La Nationale 7 a transformé les étapes en véritables rendez vous gourmands pendant les Trente Glorieuses. L’arrivée massive de voitures a imposé des haltes rapides et savoureuses. Résultat : une nouvelle scène culinaire a émergé, entre auberges et grandes tables.
Nationale 7 et le boom automobile qui a nourri la France
À la fin des années 1950 la France compte environ 6,5 millions de voitures soit une voiture pour sept habitants. Avec une troisième semaine de congés payés les familles en 2CV ou en Peugeot 403 partent vers la Côte d’Azur et forcent la création d’étapes. Ce mouvement a directement nourri la transformation de la gastronomie régionale en attraction nationale.
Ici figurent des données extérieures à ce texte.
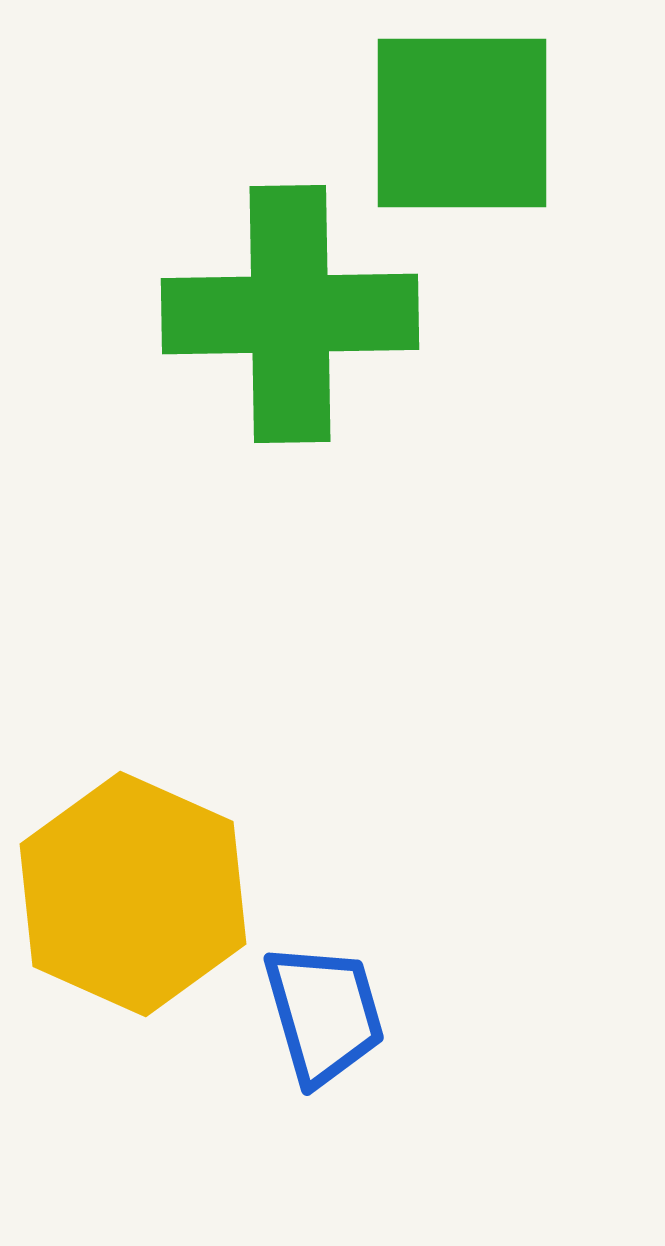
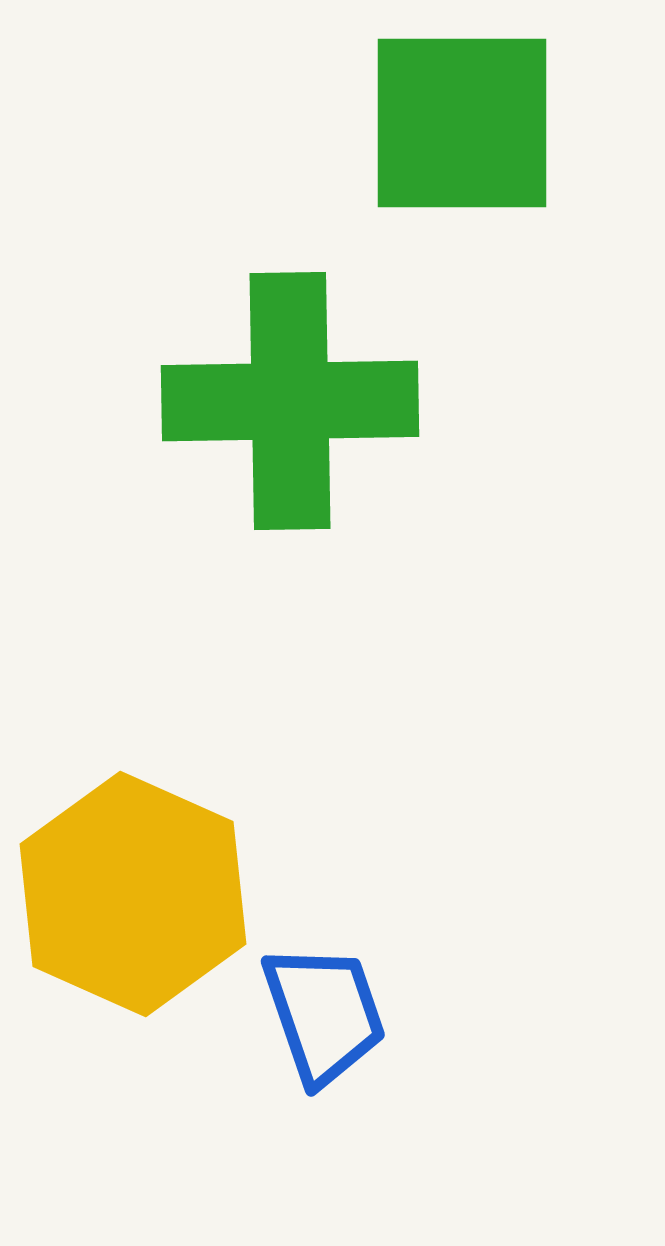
green cross: moved 87 px down
blue trapezoid: rotated 3 degrees counterclockwise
Haltes gourmandes et auberges le long de la Nationale 7
Des maisons comme Le Coq hardi La Grappe d’or ou Hôtel de la Fontaine poussent le long de l’axe et affichent parfois English spoken pour séduire les vacanciers. Le phénomène attire le Guide Michelin dès les années 1930 qui classe désormais les restaurants et facilite le choix des étapes. Insight clé : la signalétique gastronomique devient partie intégrante du voyage.
Les chefs qui ont bousculé les codes des étapes gastronomiques
À Roanne en 1957 Jean et Pierre Troisgros modernisent l’Hôtel Moderne et proposent des plats adaptés aux automobilistes pressés. L’exemple fameux reste l’escalope de saumon à l’oseille cuite en aller retour et servie à l’assiette qui change la donne. Autour de cette révolution on retrouve aussi Fernand Point La Mère Brazier Paul Bocuse et André Pic qui remettent la salle et le produit au cÅ“ur de l’expérience.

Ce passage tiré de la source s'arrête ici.